Posted by Reziac (Member # 9345) on :
 
Ah, okay, hadn't seen anything but beginnings, so had got the notion that's all we wrote. <g>

Back to the nominal topic, the query about poetry over yonder brought me to this excellent essay -- the subject being poetry but every bit as applicable to prose:

http://www.cowboypoetry.com/finelines.htm

quote:
I am, in fact, in favor of fine lines and wrinkles. ...those two characteristics ... are the very qualities that make poetry poetry, that set it apart from and above mere verse, rhymes, and doggerel.

By "fine lines," I mean a collection of words and sounds strung together in an arrangement that is as near perfect as humankind is capable of making. Lines that say something so well, that sound so good, it is simply unthinkable to change a single syllable, never mind a word.

By "wrinkles," I mean unexpected turns of phrase, unusual usages, warped verbiage, twisted expressions that surprise and delight and make the best poems memorable, even unforgettable.


The article goes on to remind of us of Mark Twain's immortal words,

quote:
"The difference between the right word and the almost right word is the difference between lightning and a lightning bug."


 


Posted by LDWriter2 (Member # 9148) on :
 
quote:

Don't recall any such OL or TZ episodes?? Oh, and if you use tentacles instead of hands or cheeks, you can have as many as you want.

I can't recall which one but it was an anthology show. A bank clerk liked to read, he made a comment about his wife removing the cereal boxes from the table in the morning because he would read them. He's in the vault reading during his lunch hour when some type of Nuke-Neutron bomb goes off.

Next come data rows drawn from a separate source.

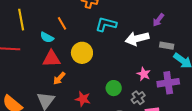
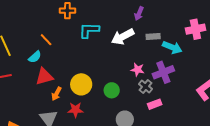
cyan semicircle: (47, 37) -> (35, 57), turned -56
yellow circle: (82, 53) -> (81, 84), moved
gray cross: (138, 98) -> (146, 86), moved
red star: (83, 99) -> (75, 110), moved

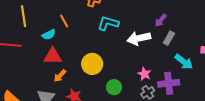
gray rectangle: (153, 36) -> (169, 38), moved, turned -72
yellow circle: (81, 84) -> (92, 64), moved

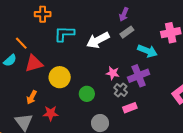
purple arrow: (161, 20) -> (124, 14), moved
gray rectangle: (169, 38) -> (127, 32), turned 40
red triangle: (53, 56) -> (34, 63), moved

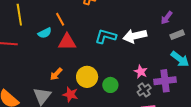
gray rectangle: (127, 32) -> (177, 35), moved
cyan L-shape: (64, 34) -> (106, 36), moved
yellow circle: (60, 77) -> (87, 77), moved

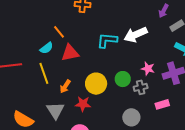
yellow line: (19, 15) -> (44, 73), moved
green circle: (110, 85) -> (123, 79), moved
gray cross: (144, 90) -> (141, 87), moved, turned 32

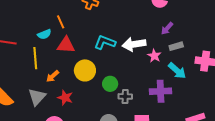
pink star: (148, 69) -> (154, 56), moved
yellow circle: (96, 84) -> (85, 70), moved

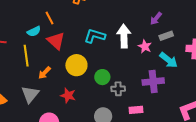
white arrow: (134, 44) -> (124, 36), turned 100
red triangle: (66, 45) -> (56, 41), turned 42
red star: (65, 98) -> (68, 95), moved

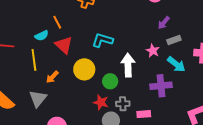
white arrow: (124, 36) -> (128, 65), moved
gray cross: (118, 89) -> (123, 104), moved
red star: (68, 95) -> (101, 102), moved

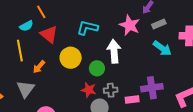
pink star: (153, 51) -> (130, 25), moved, size x1.5
purple cross: (161, 86) -> (152, 88), moved

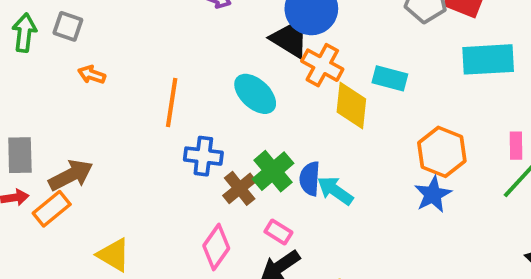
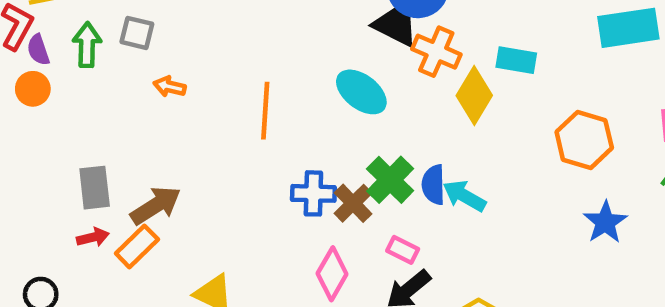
yellow diamond: (351, 106) -> (474, 96), turned 30
blue cross: (203, 156) -> (313, 193), moved
blue star: (433, 194) -> (605, 222), moved

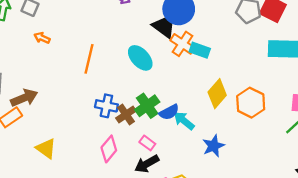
cyan rectangle: (516, 60) -> (200, 50), moved
yellow diamond: (474, 96) -> (217, 94), moved
blue semicircle: (433, 185) -> (169, 112), turned -126
blue star: (605, 222) -> (214, 146), moved

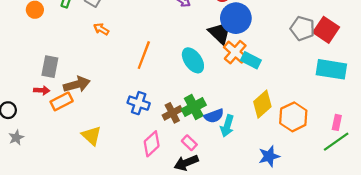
blue cross: (106, 106) -> (139, 103), moved
cyan arrow: (184, 121) -> (227, 126), turned -120
blue star: (214, 146) -> (269, 156), moved

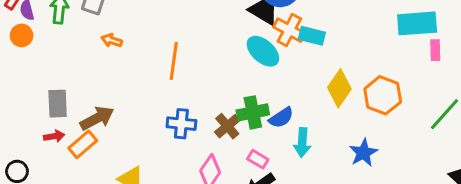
cyan ellipse: (193, 60) -> (263, 51), moved
green cross: (194, 107) -> (253, 112), turned 30
pink rectangle: (337, 122) -> (435, 50), moved
cyan arrow: (227, 126) -> (302, 143), moved

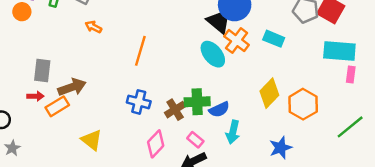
cyan rectangle: (312, 36) -> (274, 39), moved

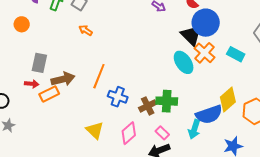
orange circle: (22, 12) -> (22, 24), moved
orange line: (140, 51) -> (99, 76), moved
blue semicircle: (219, 109) -> (209, 114), moved, size x1.5
yellow triangle: (92, 140) -> (95, 130), moved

He is the only survivor, about the time he starts to feel depressed, he remembers the city's library.

But as to the second comment, who would want to sit on tentacles all the time?
 


Posted by LDWriter2 (Member # 9148) on :
 
quote:

Ah, okay, hadn't seen anything but beginnings,

You probably know this by now but she is right(which isn't surprising).

I have done that a time or two. But most of the time it is just openings so you may have to go way down to find one with just a sentence or three.
 


Posted by Reziac (Member # 9345) on :
 
Another article which speaks to the idea of keeping your voice -- writing to YOUR readers, not to EVERY reader:

Holly Lisle on "Why Everyone Shouldn't Like You"
http://hollylisle.com/writing-integrity-why-everyone-shouldnt-like/

I absolutely agree. Absofreakinlutely.


[edited to fix dead link]

[ January 05, 2013, 08:03 PM: Message edited by: Reziac ]
 
Posted by rich (Member # 8140) on :
 
quote:
I can't recall which one but it was an anthology show. A bank clerk liked to read, he made a comment about his wife removing the cereal boxes from the table in the morning because he would read them. He's in the vault reading during his lunch hour when some type of Nuke-Neutron bomb goes off. He is the only survivor, about the time he starts to feel depressed, he remembers the city's library.

It was TZ, and starred Burgess Meredith. Ended with a neat little TZ twist.
 


Posted by Reziac (Member # 9345) on :
 
Burgess Meredith... a great favourite!! Thanks, I will definitely have to scrounge it up and watch it.


 


Posted by Utahute72 (Member # 9057) on :
 
Rich, that was a Twilight Zone show titled, "Time Enough At Last". One of my favorites from that series.